> **Task objective**: Below are records. Find each line in them that holds the word "devis" and copy it.
# # #
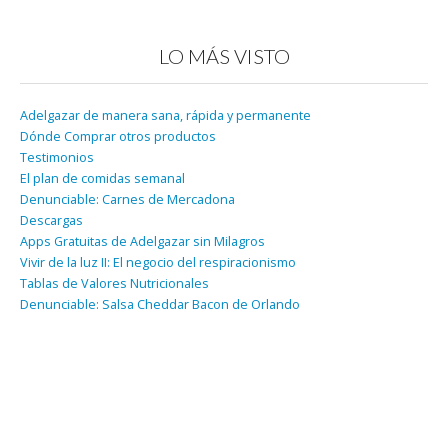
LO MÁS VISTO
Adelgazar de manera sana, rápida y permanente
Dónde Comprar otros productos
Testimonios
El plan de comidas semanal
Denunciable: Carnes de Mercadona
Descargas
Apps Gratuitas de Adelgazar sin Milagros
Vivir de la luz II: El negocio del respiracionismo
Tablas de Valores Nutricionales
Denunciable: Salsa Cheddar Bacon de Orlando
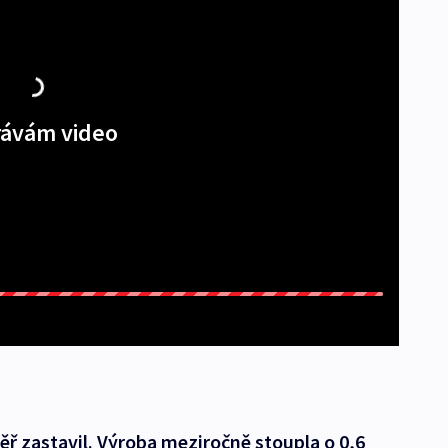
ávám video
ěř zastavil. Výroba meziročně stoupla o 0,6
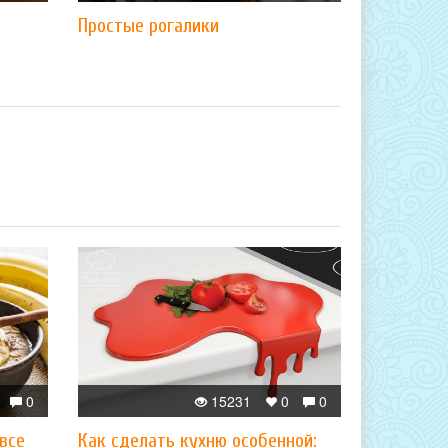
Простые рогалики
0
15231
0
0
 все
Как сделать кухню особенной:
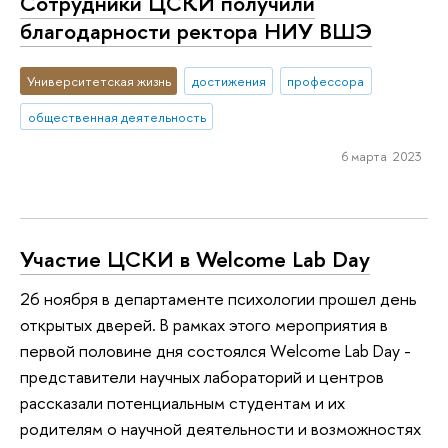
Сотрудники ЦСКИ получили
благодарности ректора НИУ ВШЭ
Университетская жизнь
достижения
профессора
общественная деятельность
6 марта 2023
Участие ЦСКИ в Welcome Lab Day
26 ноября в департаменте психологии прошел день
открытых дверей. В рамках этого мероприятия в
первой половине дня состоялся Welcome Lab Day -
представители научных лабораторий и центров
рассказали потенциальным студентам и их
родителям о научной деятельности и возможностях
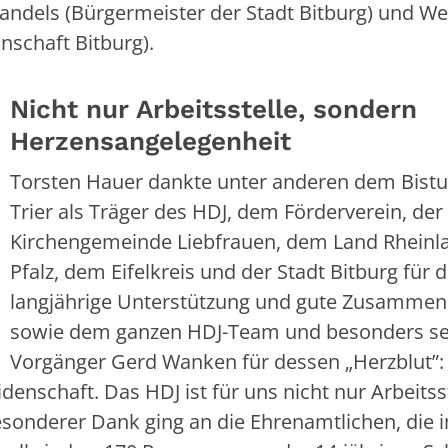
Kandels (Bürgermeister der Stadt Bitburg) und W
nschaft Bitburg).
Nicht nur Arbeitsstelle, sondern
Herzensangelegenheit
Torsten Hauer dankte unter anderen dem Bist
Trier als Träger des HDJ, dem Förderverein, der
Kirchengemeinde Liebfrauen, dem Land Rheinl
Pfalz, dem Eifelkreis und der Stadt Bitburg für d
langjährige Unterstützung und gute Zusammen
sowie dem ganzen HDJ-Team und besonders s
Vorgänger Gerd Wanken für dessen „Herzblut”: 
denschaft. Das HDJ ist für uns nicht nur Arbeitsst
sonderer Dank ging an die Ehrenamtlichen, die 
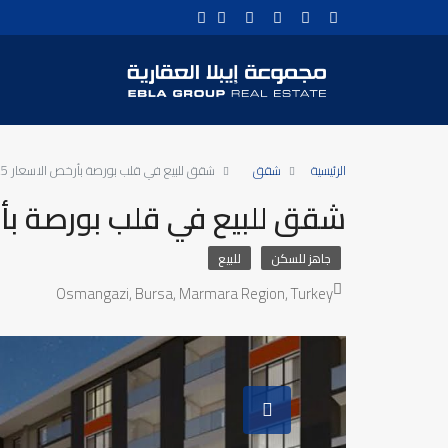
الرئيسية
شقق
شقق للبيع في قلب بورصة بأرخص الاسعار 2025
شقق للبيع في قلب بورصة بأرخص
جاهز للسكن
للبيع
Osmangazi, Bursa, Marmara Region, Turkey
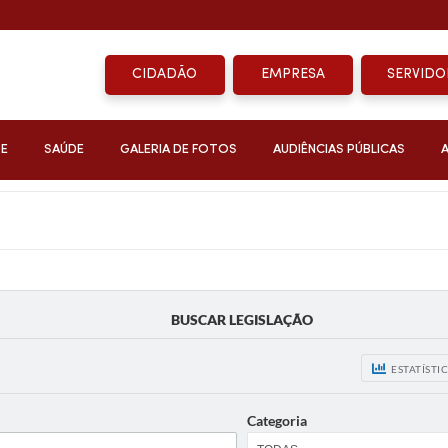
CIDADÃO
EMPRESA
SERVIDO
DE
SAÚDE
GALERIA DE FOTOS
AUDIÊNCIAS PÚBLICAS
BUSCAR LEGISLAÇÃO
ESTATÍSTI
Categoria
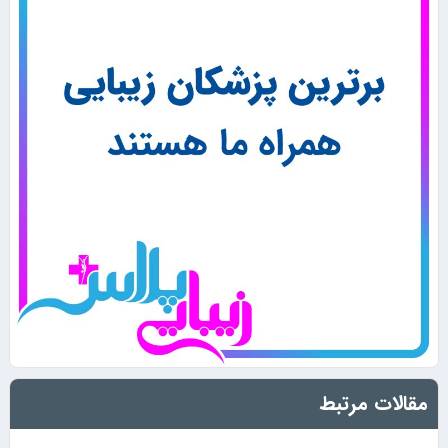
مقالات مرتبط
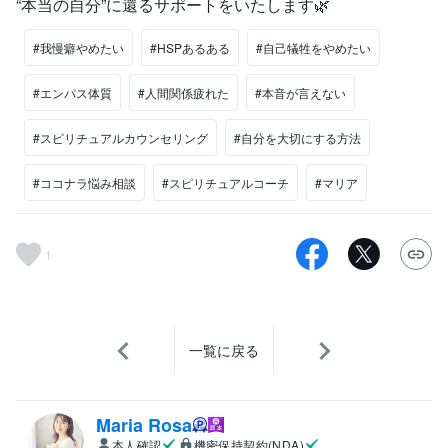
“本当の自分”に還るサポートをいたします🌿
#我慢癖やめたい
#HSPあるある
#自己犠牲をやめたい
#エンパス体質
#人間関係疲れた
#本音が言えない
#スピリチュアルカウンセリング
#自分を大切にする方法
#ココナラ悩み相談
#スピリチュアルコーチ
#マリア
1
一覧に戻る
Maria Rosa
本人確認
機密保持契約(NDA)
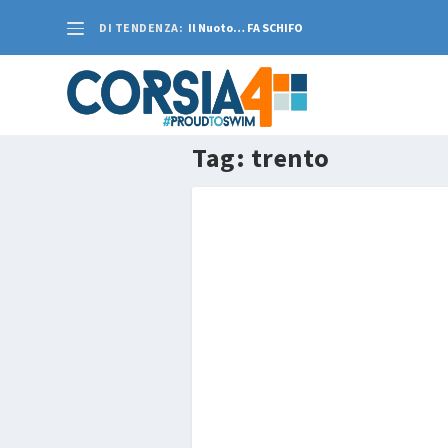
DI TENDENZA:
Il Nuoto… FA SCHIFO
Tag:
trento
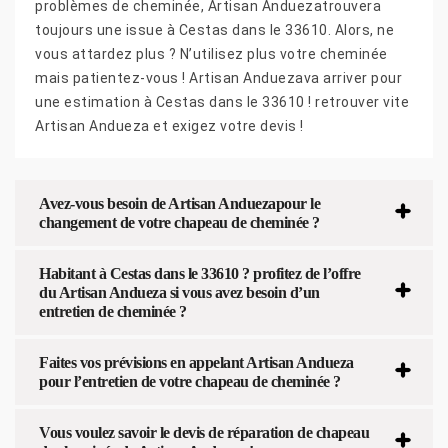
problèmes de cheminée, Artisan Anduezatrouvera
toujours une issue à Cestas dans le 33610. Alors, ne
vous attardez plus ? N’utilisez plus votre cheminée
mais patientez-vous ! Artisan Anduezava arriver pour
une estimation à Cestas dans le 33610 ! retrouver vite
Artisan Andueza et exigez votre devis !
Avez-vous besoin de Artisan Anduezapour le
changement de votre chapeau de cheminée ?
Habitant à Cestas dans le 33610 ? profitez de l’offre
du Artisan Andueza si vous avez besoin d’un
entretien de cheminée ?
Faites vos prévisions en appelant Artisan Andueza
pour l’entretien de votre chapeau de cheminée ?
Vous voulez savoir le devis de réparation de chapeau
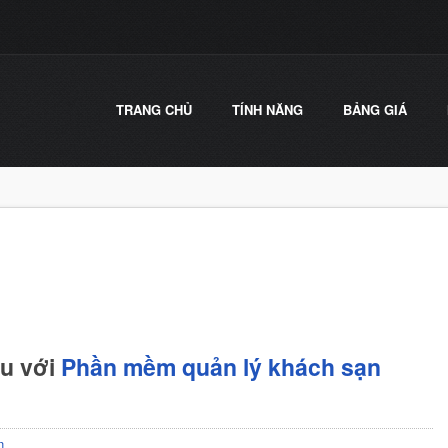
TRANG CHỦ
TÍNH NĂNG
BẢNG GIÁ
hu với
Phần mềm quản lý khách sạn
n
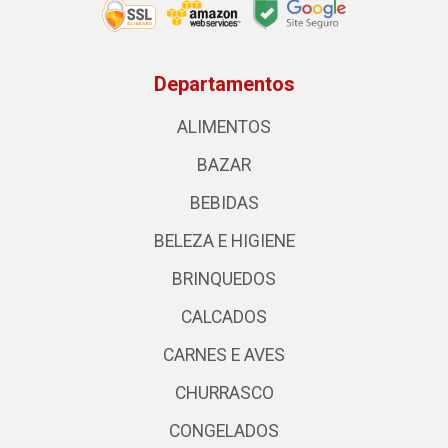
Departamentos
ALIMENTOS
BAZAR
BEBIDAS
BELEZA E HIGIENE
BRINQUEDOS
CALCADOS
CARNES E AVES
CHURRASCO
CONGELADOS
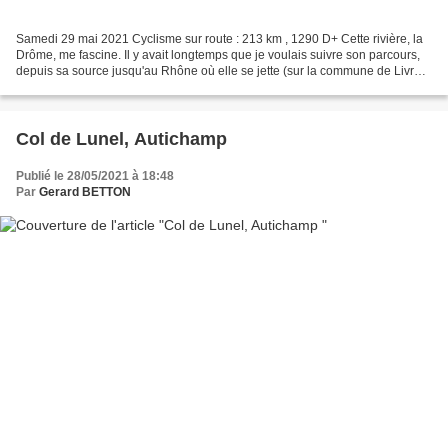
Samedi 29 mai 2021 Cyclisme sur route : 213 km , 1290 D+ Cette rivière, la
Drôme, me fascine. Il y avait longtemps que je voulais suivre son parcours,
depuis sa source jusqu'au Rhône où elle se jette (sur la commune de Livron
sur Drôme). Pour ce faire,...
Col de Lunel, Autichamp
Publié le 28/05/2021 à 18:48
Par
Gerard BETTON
# # #
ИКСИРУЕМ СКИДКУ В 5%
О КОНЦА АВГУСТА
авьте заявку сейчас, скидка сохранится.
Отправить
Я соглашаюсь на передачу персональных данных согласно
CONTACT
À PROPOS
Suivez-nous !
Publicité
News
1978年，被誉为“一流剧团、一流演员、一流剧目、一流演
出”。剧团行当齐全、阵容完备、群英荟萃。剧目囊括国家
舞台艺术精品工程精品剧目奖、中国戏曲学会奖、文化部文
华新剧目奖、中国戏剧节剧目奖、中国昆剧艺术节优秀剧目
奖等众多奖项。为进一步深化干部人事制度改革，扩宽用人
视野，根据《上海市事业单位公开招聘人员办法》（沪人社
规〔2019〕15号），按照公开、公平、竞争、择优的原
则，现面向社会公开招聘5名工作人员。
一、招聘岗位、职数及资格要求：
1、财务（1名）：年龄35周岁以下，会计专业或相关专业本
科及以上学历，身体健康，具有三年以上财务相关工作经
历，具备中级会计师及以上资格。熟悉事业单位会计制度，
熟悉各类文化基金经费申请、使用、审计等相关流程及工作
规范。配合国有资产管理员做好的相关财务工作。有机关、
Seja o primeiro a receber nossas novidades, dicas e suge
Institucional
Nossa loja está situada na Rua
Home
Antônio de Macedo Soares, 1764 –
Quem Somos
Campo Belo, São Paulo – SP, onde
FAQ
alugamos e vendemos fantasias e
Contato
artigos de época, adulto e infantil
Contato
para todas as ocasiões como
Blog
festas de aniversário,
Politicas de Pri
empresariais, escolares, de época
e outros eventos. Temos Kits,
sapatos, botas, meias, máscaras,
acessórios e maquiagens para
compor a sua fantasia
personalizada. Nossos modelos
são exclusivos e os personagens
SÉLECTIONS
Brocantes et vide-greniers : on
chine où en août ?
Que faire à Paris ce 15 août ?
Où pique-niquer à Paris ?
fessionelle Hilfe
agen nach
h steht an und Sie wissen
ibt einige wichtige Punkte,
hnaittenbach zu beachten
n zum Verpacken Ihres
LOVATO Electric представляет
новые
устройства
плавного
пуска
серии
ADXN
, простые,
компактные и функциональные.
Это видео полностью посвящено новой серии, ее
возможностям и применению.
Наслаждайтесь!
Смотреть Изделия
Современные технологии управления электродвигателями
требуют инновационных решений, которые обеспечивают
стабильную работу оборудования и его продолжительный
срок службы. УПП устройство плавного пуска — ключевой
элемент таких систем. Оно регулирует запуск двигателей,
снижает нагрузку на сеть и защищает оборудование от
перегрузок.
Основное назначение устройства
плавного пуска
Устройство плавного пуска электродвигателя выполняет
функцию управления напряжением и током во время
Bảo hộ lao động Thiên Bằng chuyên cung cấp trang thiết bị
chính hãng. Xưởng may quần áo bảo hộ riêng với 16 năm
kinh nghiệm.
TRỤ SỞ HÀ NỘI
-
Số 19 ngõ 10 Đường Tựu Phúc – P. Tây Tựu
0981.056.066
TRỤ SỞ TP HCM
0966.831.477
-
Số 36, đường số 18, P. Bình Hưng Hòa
# # #
> **Expected answer**:
Artisan Andueza et exigez votre devis !
Vous voulez savoir le devis de réparation de chapeau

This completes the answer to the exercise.